Unmanned combat aircraft demonstrator built by General Atomics

The General Atomics XQ-67A is a developmental loyal wingman type unmanned combat aerial vehicle (UCAV) built by General Atomics Aeronautical Systems (GA-ASI) for the United States Air Force Off-Board Sensing Station program and as a prototype for the collaborative combat aircraft (CCA) program.

==Design and development==
In February 2023 the Air Force Research Laboratory (AFRL) announced that GA-ASI had been selected to build and test a UAV for the Off-Board Sensing Station (OBSS) program, intended to fly ahead of and pass data back to manned aircraft. The prototype was publicly unveiled by GA-ASI on 8 February 2024. It is unclear whether or not the XQ-67A is capable of carrying weapons.

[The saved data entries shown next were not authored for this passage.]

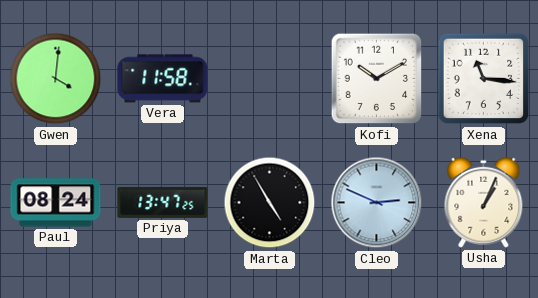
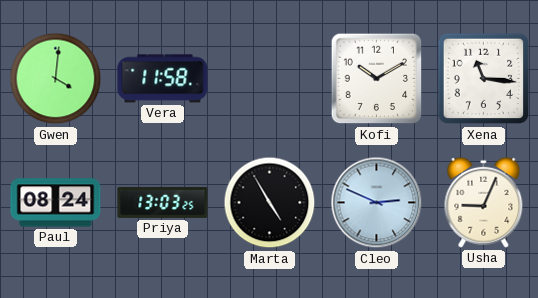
Priya: 13:47 -> 13:03
Usha: 1:04 -> 9:04
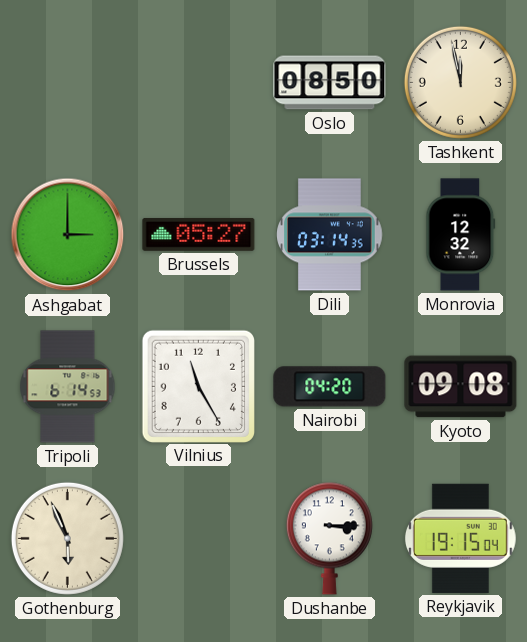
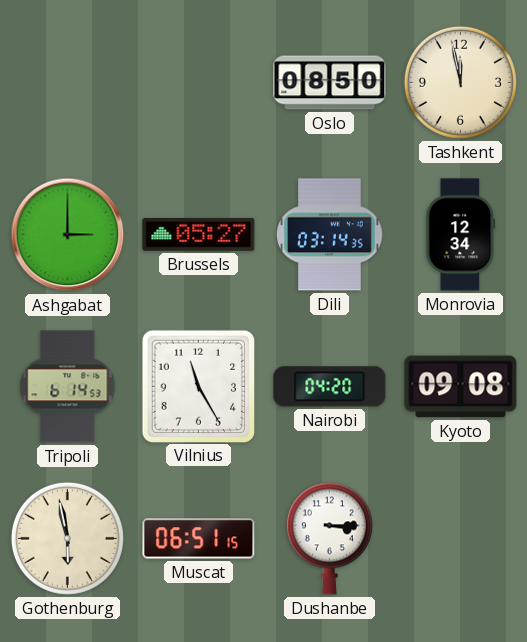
Monrovia: 12:32 -> 12:34
Gothenburg: 5:56 -> 5:58
Muscat: none -> 06:51
Reykjavik: 19:15 -> none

The XQ-67A had its first flight on 28 February 2024 from GA-ASI's Grey Butte Flight Operations Facility near Palmdale, California. The AFRL stated that "the XQ-67A is the first of a second generation of autonomous collaborative platforms. Following the success of the XQ-58A Valkyrie, the first low-cost uncrewed air vehicle intended to provide the warfighter with credible and affordable mass, the XQ-67A proves the common chassis, or "genus", approach to aircraft design, build and test. This approach paves the way for other aircraft "species" to be rapidly replicated on a standard genus chassis. The genus can be built upon for other aircraft — similar to that of a vehicle frame — with the possibility of adding different aircraft kits to the frame, such as an Off-Board Sensing Station or Off-Board Weapon Station."

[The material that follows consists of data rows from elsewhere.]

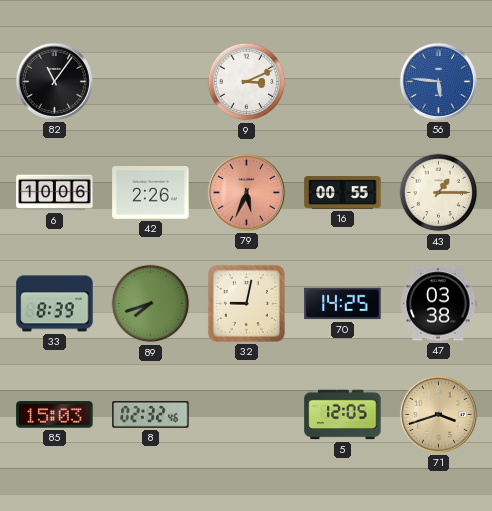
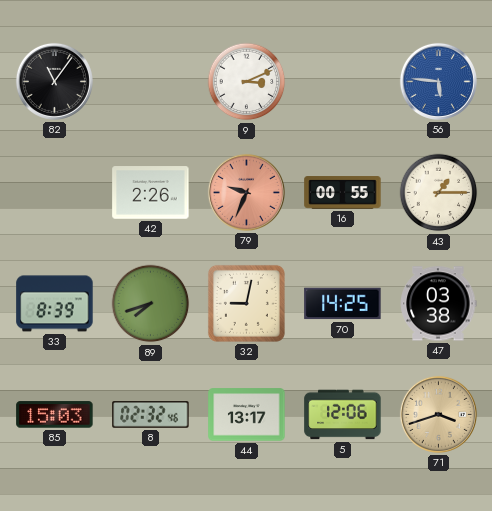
6: 10:06 -> none
79: 5:34 -> 9:34
44: none -> 13:17
5: 12:05 -> 12:06
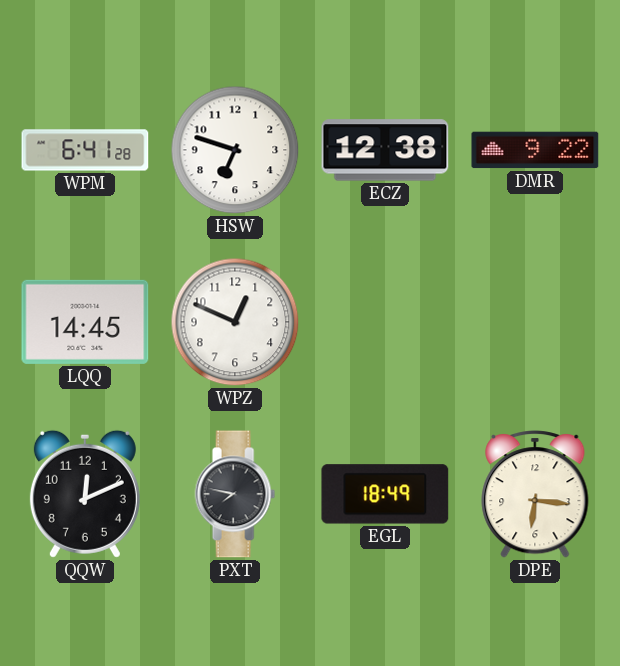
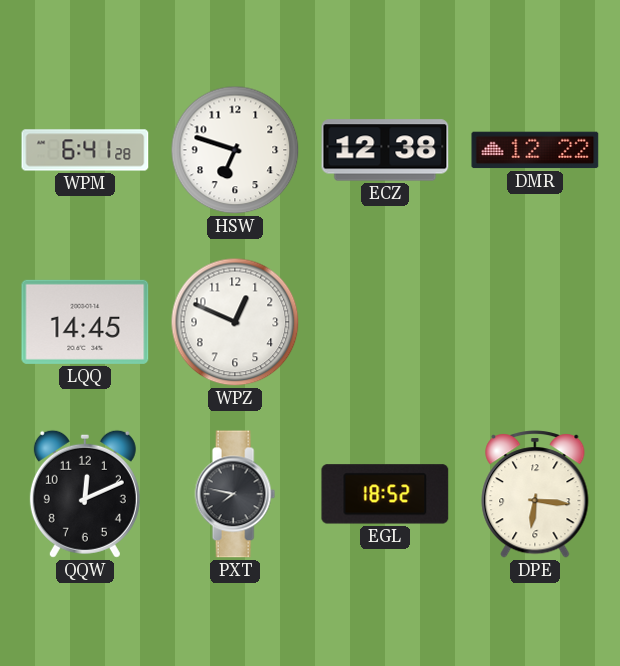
DMR: 9:22 -> 12:22
EGL: 18:49 -> 18:52
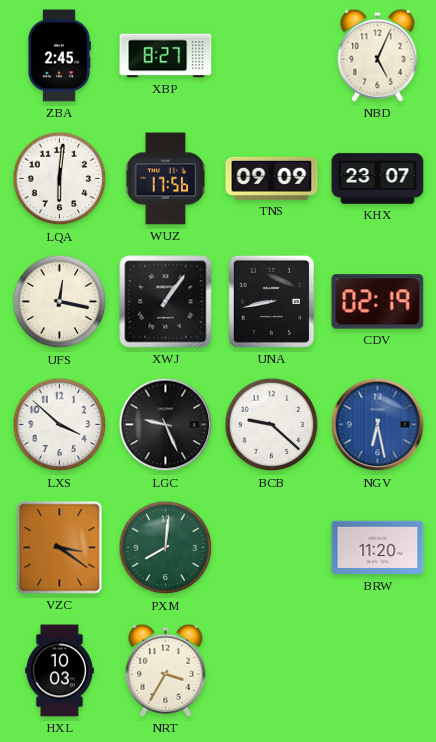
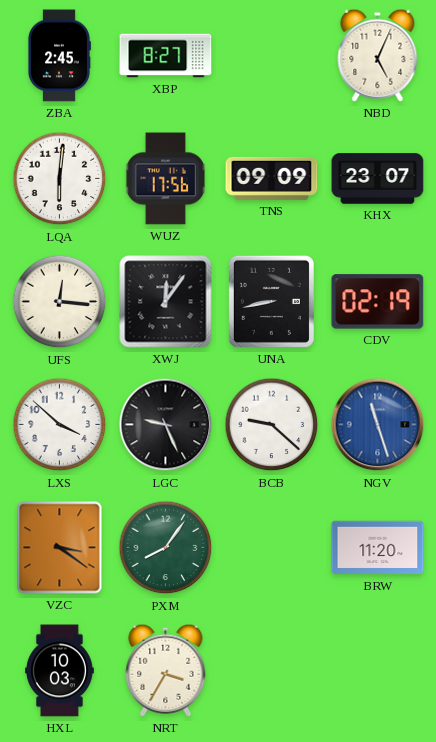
UFS: 12:17 -> 12:16
XWJ: 1:06 -> 12:06
NGV: 6:28 -> 11:27
PXM: 8:01 -> 8:06
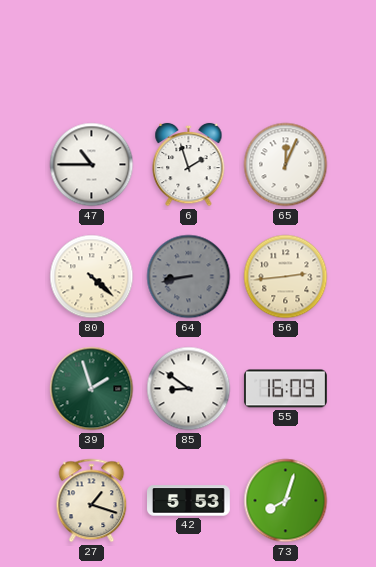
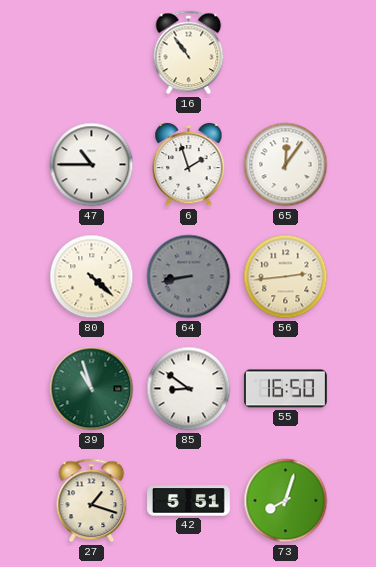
16: none -> 10:54
65: 12:04 -> 12:06
39: 1:57 -> 10:57
55: 16:09 -> 16:50
42: 5:53 -> 5:51
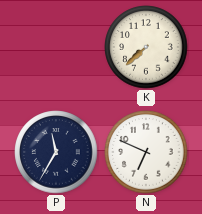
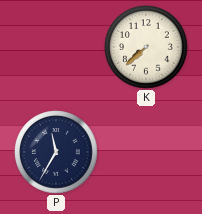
N: 6:49 -> none
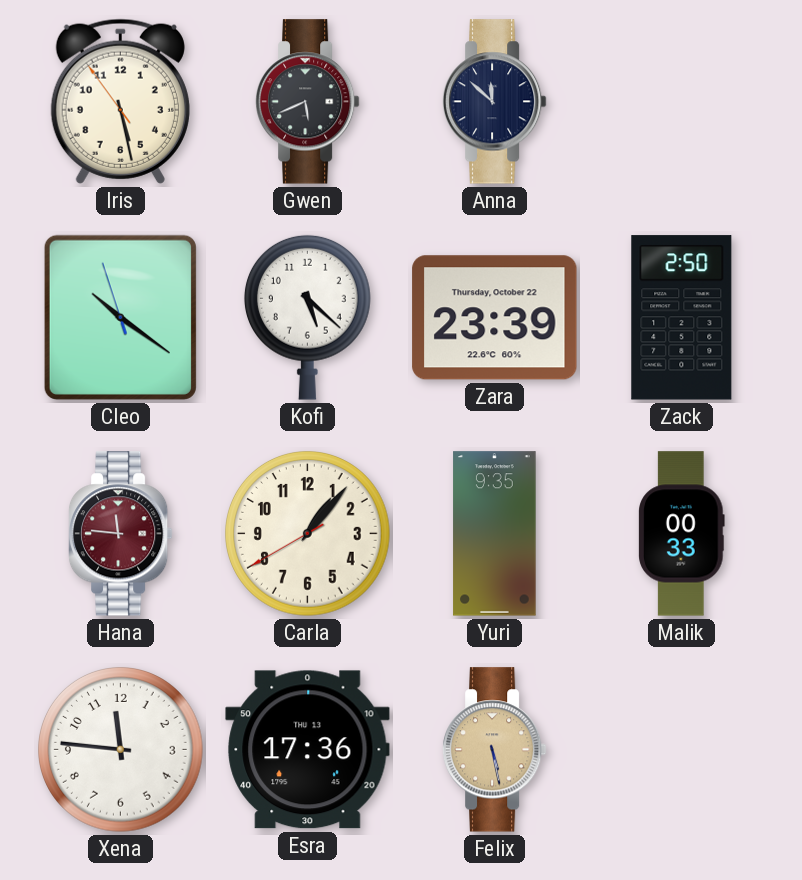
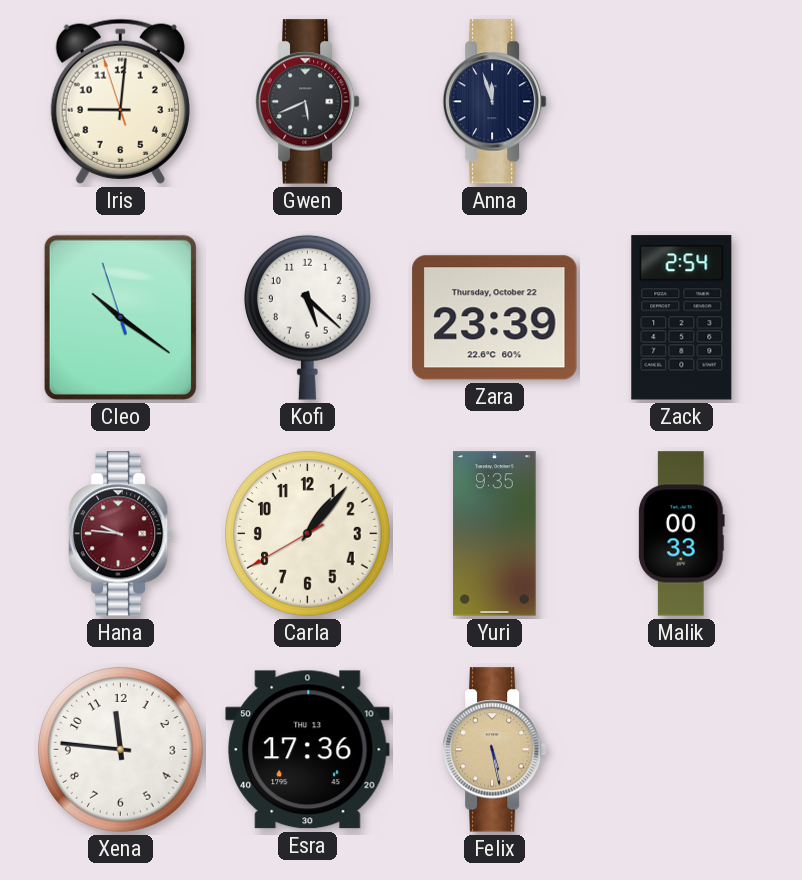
Iris: 5:27 -> 9:00
Anna: 11:52 -> 11:57
Zack: 2:50 -> 2:54
Hana: 11:46 -> 9:46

On 24 April 2024, upon being awarded for the collaborative combat aircraft (CCA) Increment I, GA-ASI announced that the XQ-67A was a prototype for the CCA program and that the official entry for the CCA, later designated the YFQ-42, would be based on the XQ-67A and feature a common core system. It is speculated that the XQ-67A is representative of "Gambit 1", the first iteration of the previously revealed General Atomics Gambit family. However, GA-ASI has made no specific connection between the XQ-67A, the CCA program, and Gambit.